*** Begin section ***
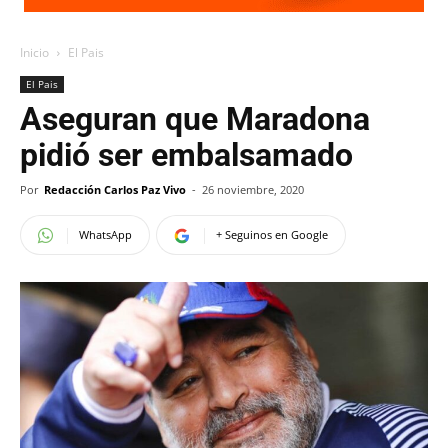
Inicio
El Pais
El Pais
Aseguran que Maradona
pidió ser embalsamado
Por
Redacción Carlos Paz Vivo
-
26 noviembre, 2020
WhatsApp
+ Seguinos en Google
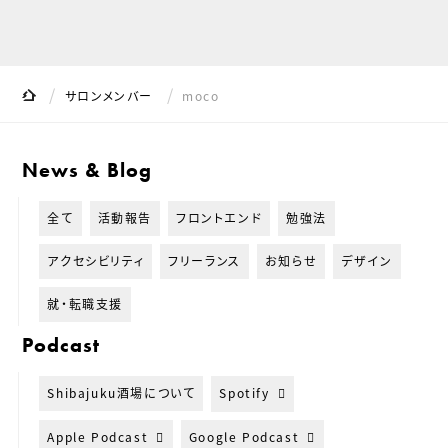
サイト内の現在地
Shibajuku
サロンメンバー
moco
News & Blog
全て
活動報告
フロントエンド
勉強法
アクセシビリティ
フリーランス
お知らせ
デザイン
就・転職支援
Podcast
Shibajuku酒場について
Spotify
Apple Podcast
Google Podcast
*** End section ***
Description of the task: Of the lines above, copy each one that contains the word "Podcast".

Answer space:
Podcast
Apple Podcast
Google Podcast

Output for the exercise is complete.